Kimiko Hahn is this year's recipient of the $100,000 Ruth Lilly Poetry Prize, which is sponsored by the Poetry Foundation and presented to a living U.S. poet for their outstanding lifetime achievement. Hahn, along with the winners of the $7,500 Pegasus Award for Poetry Criticism and the inaugural $10,000 Pegasus Award for Service in Poetry, will be honored in October at the Pegasus Awards ceremony in Chicago.
"Kimiko Hahn's poetry projects the soul and challenges the human spirit by inviting readers to explore the mysteries of science and nature," said foundation president Michelle T. Boone. "It's our privilege to acknowledge her decades of advancing poetry through her writing and teaching."

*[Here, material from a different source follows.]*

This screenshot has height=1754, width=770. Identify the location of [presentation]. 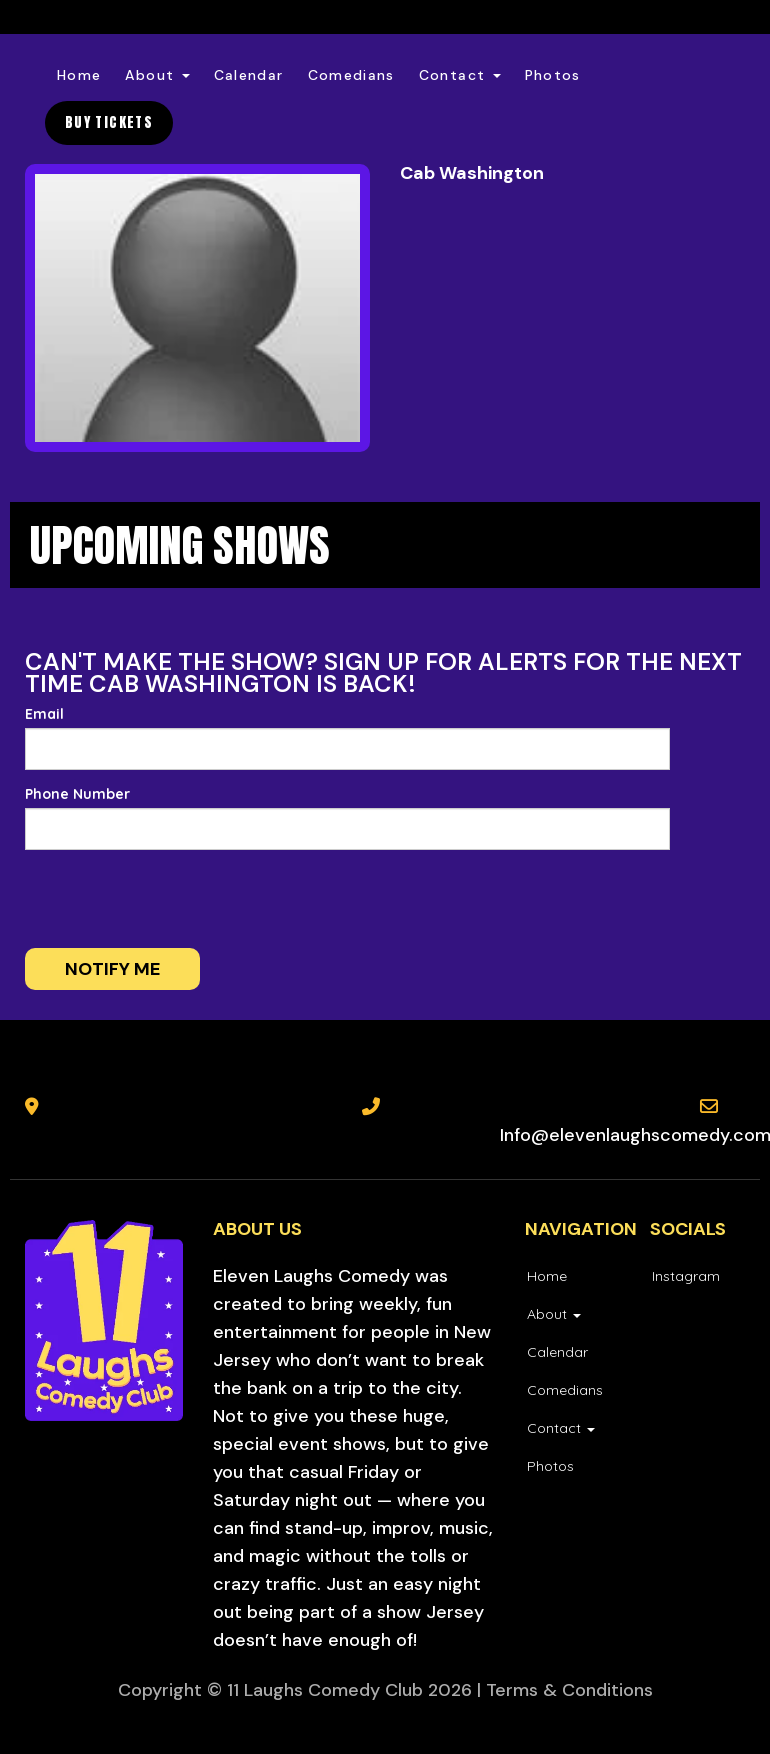 (157, 899).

The Pegasus Award for Service in Poetry, given in recognition of commitment and extraordinary work in poetry and the literary arts through administration, advocacy, education, publishing, or service, goes to Toi Derricotte and Cornelius Eady, founders of Cave Canem, established in 1996 to remedy the underrepresentation and isolation of African American poets in the literary landscape.
"The impact of Toi and Cornelius's work as mentors, collaborators, and advocates cannot be overstated," said Poetry magazine editor Adrian Matejka. "As a Cave Canem fellow myself, I have been the grateful recipient of their service to poetry and the path they've created for countless other Black poets."
Douglas Kearney will receive the Pegasus Award for Poetry Criticism, recognizing an outstanding book-length work of criticism published in the U.S. in the prior calendar year, for Optic Subwoof. The other finalists were Auden and the Muse of History by Susannah Young-ah Gottlieb, My Trade is Mystery: Seven Meditations from a Life in Writing by Carl Phillips, and Super-Infinite: The Transformations of John Donne by Katherine Rundell.